▼▼▼

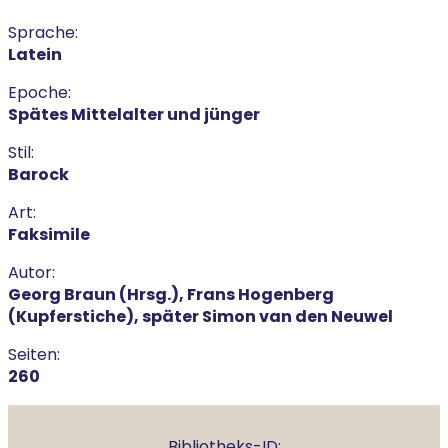
Sprache:
Latein
Epoche:
Spätes Mittelalter und jünger
Stil:
Barock
Art:
Faksimile
Autor:
Georg Braun (Hrsg.), Frans Hogenberg
(Kupferstiche), später Simon van den Neuwel
Seiten:
260
Bibliotheks-ID:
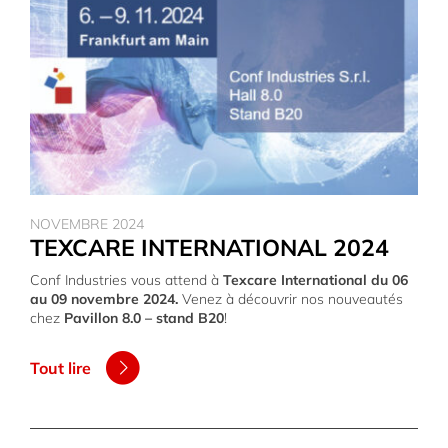
NOVEMBRE 2024
TEXCARE INTERNATIONAL 2024
Conf Industries vous attend à
Texcare International du 06
au 09 novembre 2024.
Venez à découvrir nos nouveautés
chez
Pavillon 8.0 – stand B20
!
Tout lire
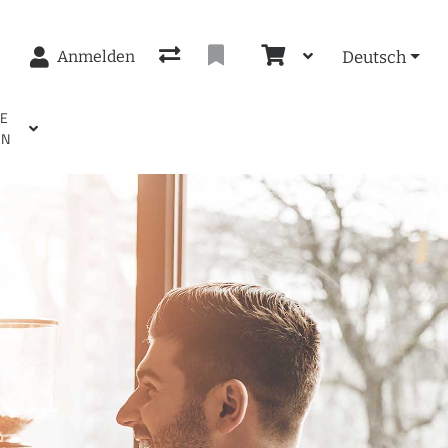
Anmelden
Deutsch
EE
EN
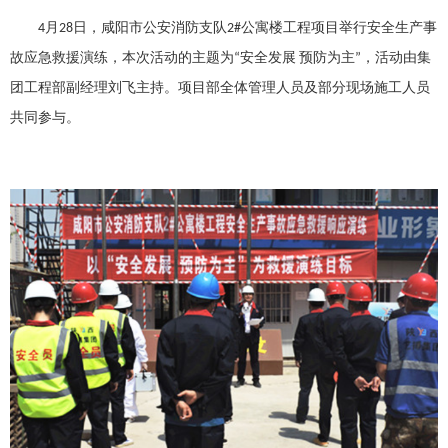
4月28日，咸阳市公安消防支队2#公寓楼工程项目举行安全生产事
故应急救援演练，本次活动的主题为“安全发展 预防为主”，活动由集
团工程部副经理刘飞主持。项目部全体管理人员及部分现场施工人员
共同参与。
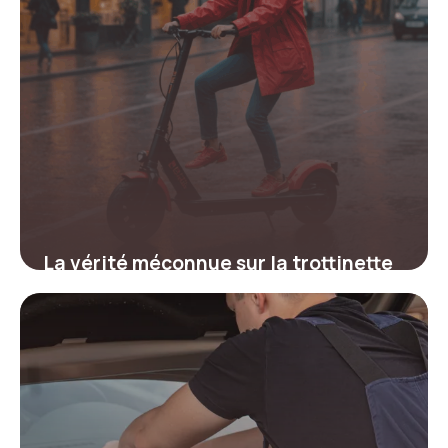
La vérité méconnue sur la trottinette
électrique et la pluie qui pourrait tout
changer pour votre sécurité
19 juin 2026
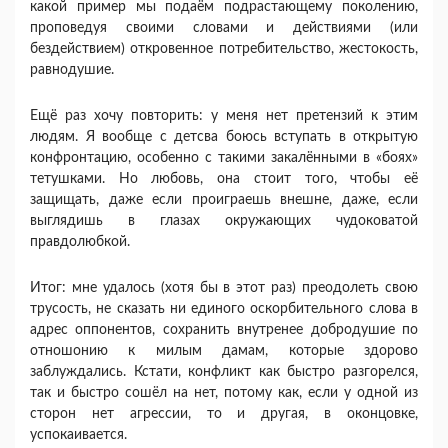
какой пример мы подаём подрастающему поколению,
проповедуя своими словами и действиями (или
бездействием) откровенное потребительство, жестокость,
равнодушие.
Ещё раз хочу повторить: у меня нет претензий к этим
людям. Я вообще с детсва боюсь вступать в открытую
конфронтацию, особенно с такими закалёнными в «боях»
тетушками. Но любовь, она стоит того, чтобы её
защищать, даже если проиграешь внешне, даже, если
выглядишь в глазах окружающих чудоковатой
правдолюбкой.
Итог: мне удалось (хотя бы в этот раз) преодолеть свою
трусость, не сказать ни единого оскорбительного слова в
адрес оппонентов, сохранить внутренее добродушие по
отношонию к милым дамам, которые здорово
заблуждались. Кстати, конфликт как быстро разгорелся,
так и быстро сошёл на нет, потому как, если у одной из
сторон нет агрессии, то и другая, в оконцовке,
успокаивается.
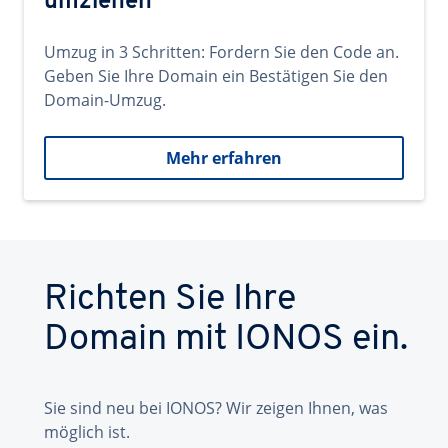
umziehen
Umzug in 3 Schritten: Fordern Sie den Code an.
Geben Sie Ihre Domain ein Bestätigen Sie den
Domain-Umzug.
Mehr erfahren
Richten Sie Ihre
Domain mit IONOS ein.
Sie sind neu bei IONOS? Wir zeigen Ihnen, was
möglich ist.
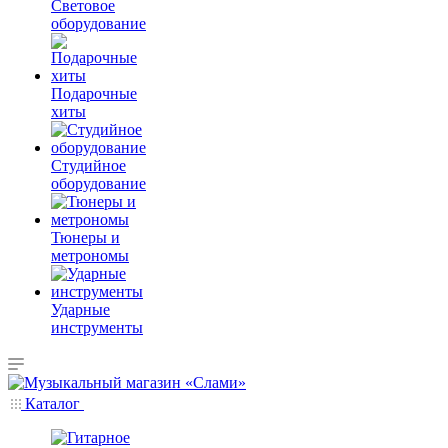
Световое
оборудование
Подарочные
хиты
Студийное
оборудование
Тюнеры и
метрономы
Ударные
инструменты
Каталог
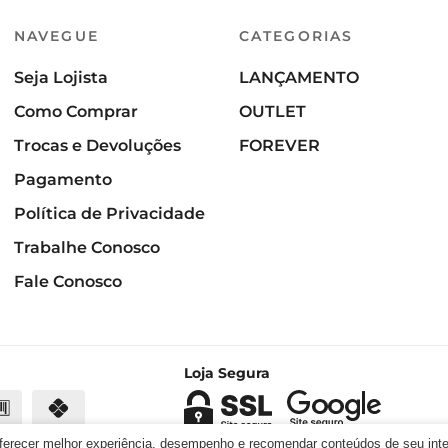
NAVEGUE
CATEGORIAS
Seja Lojista
LANÇAMENTO
Como Comprar
OUTLET
Trocas e Devoluções
FOREVER
Pagamento
Política de Privacidade
Trabalhe Conosco
Fale Conosco
Loja Segura
oferecer melhor experiência, desempenho e recomendar conteúdos de seu int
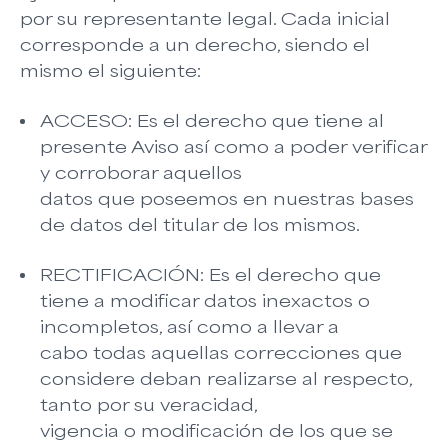
por su representante legal. Cada inicial
corresponde a un derecho, siendo el
mismo el siguiente:
ACCESO: Es el derecho que tiene al
presente Aviso así como a poder verificar
y corroborar aquellos
datos que poseemos en nuestras bases
de datos del titular de los mismos.
RECTIFICACIÓN: Es el derecho que
tiene a modificar datos inexactos o
incompletos, así como a llevar a
cabo todas aquellas correcciones que
considere deban realizarse al respecto,
tanto por su veracidad,
vigencia o modificación de los que se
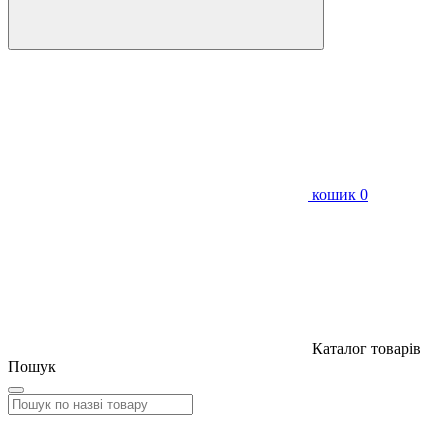
кошик
0
Каталог товарів
Пошук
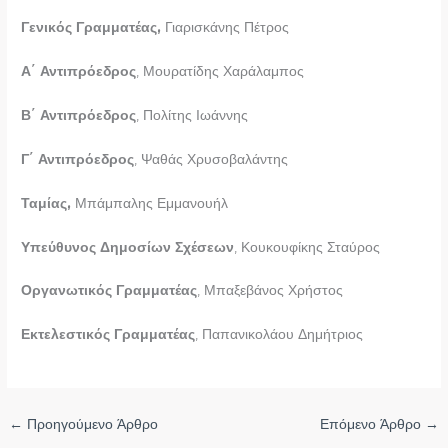
Γενικός Γραμματέας,
Γιαρισκάνης Πέτρος
Α΄ Αντιπρόεδρος
, Μουρατίδης Χαράλαμπος
Β΄ Αντιπρόεδρος
, Πολίτης Ιωάννης
Γ΄ Αντιπρόεδρος
, Ψαθάς Χρυσοβαλάντης
Ταμίας,
Μπάμπαλης Εμμανουήλ
Υπεύθυνος Δημοσίων Σχέσεων
, Κουκουφίκης Σταύρος
Οργανωτικός Γραμματέας
, Μπαξεβάνος Χρήστος
Εκτελεστικός Γραμματέας
, Παπανικολάου Δημήτριος
←
Προηγούμενο Άρθρο
Επόμενο Άρθρο
→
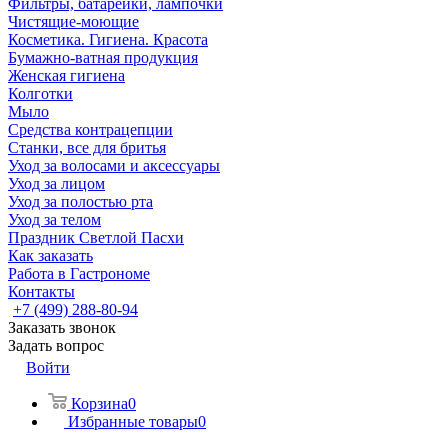
Фильтры, батарейки, лампочки
Чистящие-моющие
Косметика. Гигиена. Красота
Бумажно-ватная продукция
Женская гигиена
Колготки
Мыло
Средства контрацепции
Станки, все для бритья
Уход за волосами и аксессуары
Уход за лицом
Уход за полостью рта
Уход за телом
Праздник Светлой Пасхи
Как заказать
Работа в Гастрономе
Контакты
+7 (499) 288-80-94
Заказать звонок
Задать вопрос
Войти
Корзина
0
Избранные товары
0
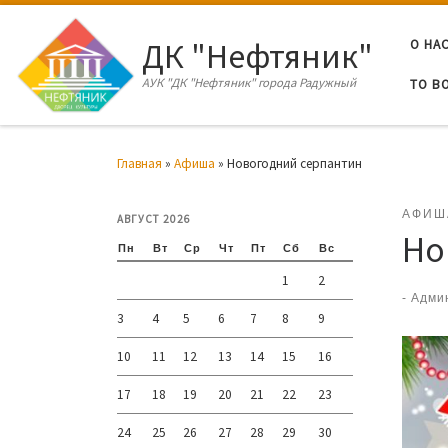
Перейти к содержимому
ДК "Нефтяник"
О НА
АУК "ДК "Нефтяник" города Радужный
ТО В
Главная
»
Афиша
»
Новогодний серпантин
АФИШ
АВГУСТ 2026
Но
Пн
Вт
Ср
Чт
Пт
Сб
Вс
1
2
-
Адми
3
4
5
6
7
8
9
10
11
12
13
14
15
16
17
18
19
20
21
22
23
24
25
26
27
28
29
30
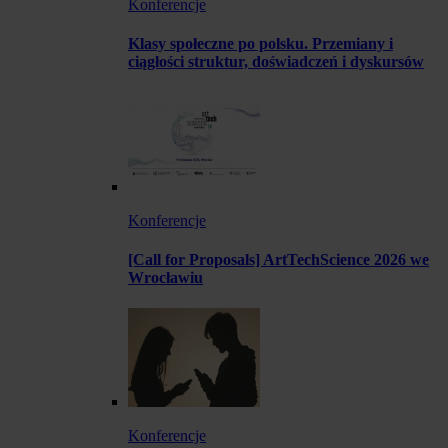
Konferencje
Klasy społeczne po polsku. Przemiany i
ciągłości struktur, doświadczeń i dyskursów
Konferencje
[Call for Proposals] ArtTechScience 2026 we
Wrocławiu
Konferencje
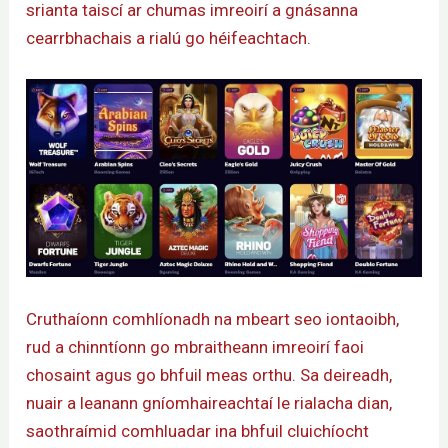
srianta taiscí ar chumas imreoirí a gnásanna
cearrbhachais a rialú go héifeachtach.
Cruthaíonn comhlíonadh na mbeart seo iontaoibh,
rud a chinntíonn go mbraitheann imreoirí faoi
chosaint agus go bhfuil meas orthu. Sa deireadh,
nuair a leanann gníomhaireachtaí le rialacha dian,
saothraímid comhluadar ina bhfuil cluichíocht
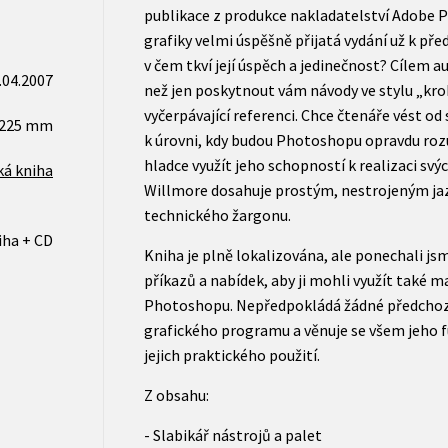
publikace z produkce nakladatelství Adobe P
grafiky velmi úspěšně přijatá vydání už k p
v čem tkví její úspěch a jedinečnost? Cílem a
.04.2007
než jen poskytnout vám návody ve stylu „kr
vyčerpávající referenci. Chce čtenáře vést o
x225 mm
k úrovni, kdy budou Photoshopu opravdu roz
hladce využít jeho schopností k realizaci svý
ká kniha
Willmore dosahuje prostým, nestrojeným j
technického žargonu.
iha + CD
Kniha je plně lokalizována, ale ponechali jsm
příkazů a nabídek, aby ji mohli využít také 
Photoshopu. Nepředpokládá žádné předchoz
grafického programu a věnuje se všem jeho 
jejich praktického použití.
Z obsahu:
- Slabikář nástrojů a palet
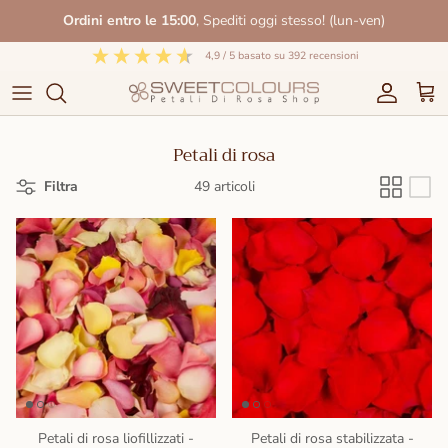
Salta
Ordini entro le 15:00
, Spediti oggi stesso! (lun-ven)
al
contenuto
4,9
/ 5
basato su
392
recensioni
Petali di rosa
Filtra
49 articoli
Petali di rosa liofillizzati -
Petali di rosa stabilizzata -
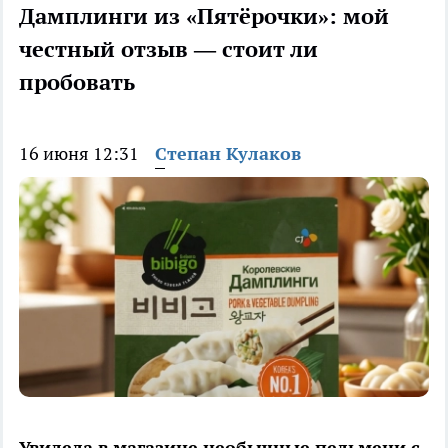
Дамплинги из «Пятёрочки»: мой
честный отзыв — стоит ли
пробовать
16 июня 12:31
Степан Кулаков
Увидела в магазине необычные пельмени с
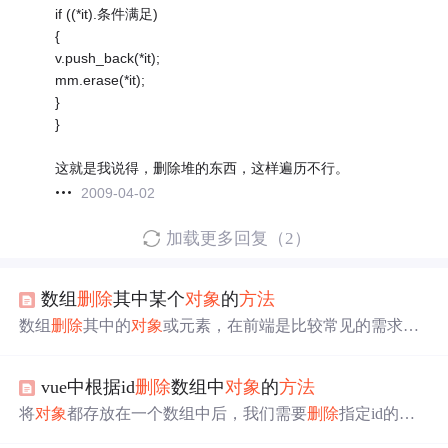
if ((*it).条件满足)
{
v.push_back(*it);
mm.erase(*it);
}
}
这就是我说得，删除堆的东西，这样遍历不行。
2009-04-02
加载更多回复（2）
数组
删除
其中某个
对象
的
方法
数组
删除
其中的
对象
或元素，在前端是比较常见的需求。
我现在比较常用的
方法
如下： // An highlighted block let inde
x = -1; for(let i=0;i<this.list.length;i++){ if(this.list[i].id == data.i
vue中根据id
删除
数组中
对象
的
方法
d){//目前主键和想要
删除
的主键对比 index = i; } } if(index>-
1){ this.list.splice(index,1); } 这种
方法
只适合
删除
具有唯一
将
对象
都存放在一个数组中后，我们需要
删除
指定id的一
标识的
对象
。
组
对象
，有以下两种
方法
：
方法
一： 使用findIndex找到数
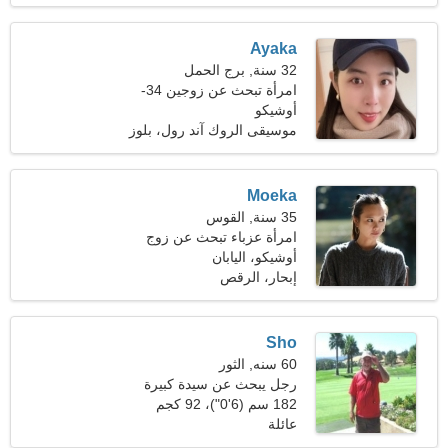
Ayaka
32 سنة, برج الحمل
امرأة تبحث عن زوجين 34-
41
أوشيكو
موسيقى الروك آند رول، بلوز
Moeka
35 سنة, القوس
امرأة عزباء تبحث عن زوج
أوشيكو، اليابان
إبحار، الرقص
Sho
60 سنه, الثور
رجل يبحث عن سيدة كبيرة
49-55
182 سم (6'0")، 92 كجم
(202 رطل)
عائلة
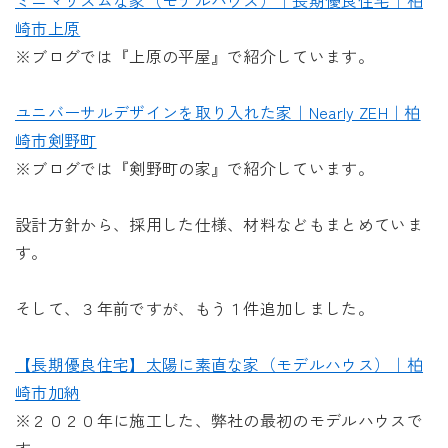
ミニマリズムな家（モデルハウス）｜長期優良住宅｜柏
崎市上原
※ブログでは『上原の平屋』で紹介しています。
ユニバーサルデザインを取り入れた家｜Nearly ZEH｜柏
崎市剣野町
※ブログでは『剣野町の家』で紹介しています。
設計方針から、採用した仕様、材料などもまとめていま
す。
そして、３年前ですが、もう１件追加しました。
【長期優良住宅】太陽に素直な家（モデルハウス）｜柏
崎市加納
※２０２０年に施工した、弊社の最初のモデルハウスで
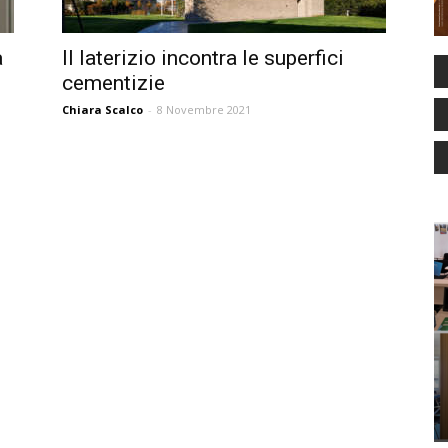
a
Il laterizio incontra le superfici
cementizie
Chiara Scalco
-
8 Novembre 2021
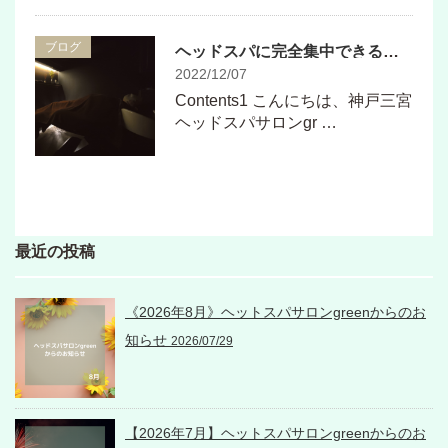
ブログ
ヘッドスパに完全集中できるお部屋づくり
2022/12/07
Contents1 こんにちは、神戸三宮
ヘッドスパサロンgr …
最近の投稿
《2026年8月》ヘットスパサロンgreenからのお
知らせ
2026/07/29
【2026年7月】ヘットスパサロンgreenからのお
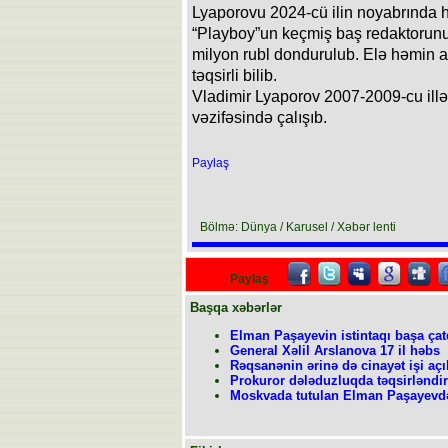
Lyaporovu 2024-cü ilin noyabrında hə
“Playboy”un keçmiş baş redaktorun
milyon rubl dondurulub. Elə həmin ay
təqsirli bilib.
Vladimir Lyaporov 2007-2009-cu ill
vəzifəsində çalışıb.
Paylaş
Bölmə: Dünya / Karusel / Xəbər lenti
Paylaş
Başqa xəbərlər
Elman Paşayevin istintaqı başa çat
General Xəlil Arslanova 17 il həbs
Rəqsanənin ərinə də cinayət işi açı
Prokuror dələduzluqda təqsirləndiri
Moskvada tutulan Elman Paşayevdə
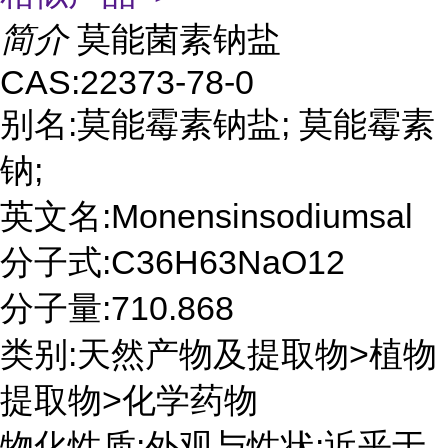
简介
莫能菌素钠盐
CAS:22373-78-0
别名:莫能霉素钠盐; 莫能霉素
钠;
英文名:Monensinsodiumsal
分子式:C36H63NaO12
分子量:710.868
类别:天然产物及提取物>植物
提取物>化学药物
物化性质:外观与性状:近乎于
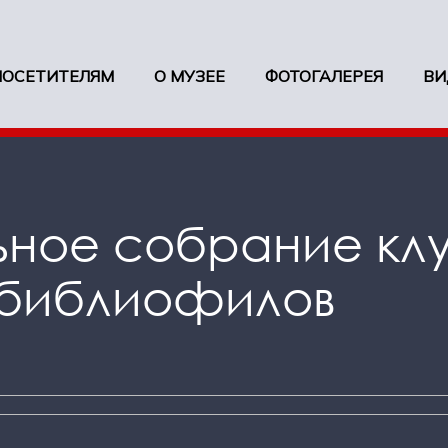
ПОСЕТИТЕЛЯМ
О МУЗЕЕ
ФОТОГАЛЕРЕЯ
ВИ
ьное собрание кл
 библиофилов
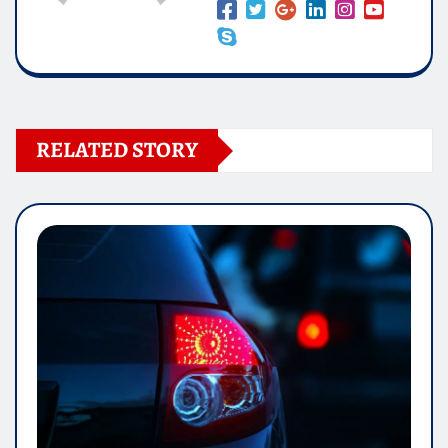
RELATED STORY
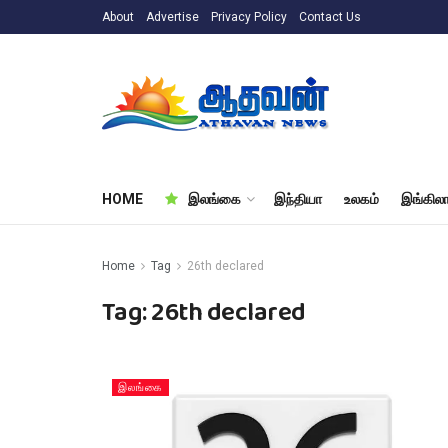
About
Advertise
Privacy Policy
Contact Us
HOME
இலங்கை
இந்தியா
உலகம்
இங்கிலா
Home
Tag
26th declared
Tag:
26th declared
இலங்கை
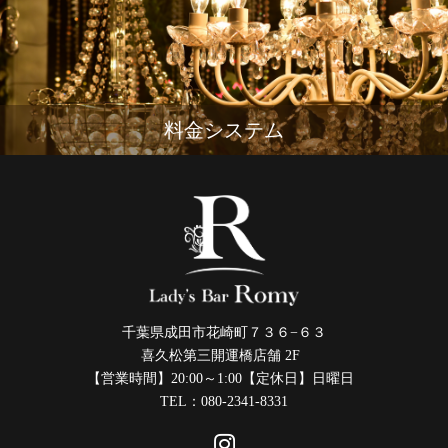
料金システム
千葉県成田市花崎町７３６−６３
喜久松第三開運橋店舗 2F
【営業時間】20:00～1:00【定休日】日曜日
TEL：080-2341-8331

▲▲▲

§ Problem to solve:
Show each line from the material above where the string "IONOS" can be found.

§ Task output:
Domain mit IONOS ein.
Sie sind neu bei IONOS? Wir zeigen Ihnen, was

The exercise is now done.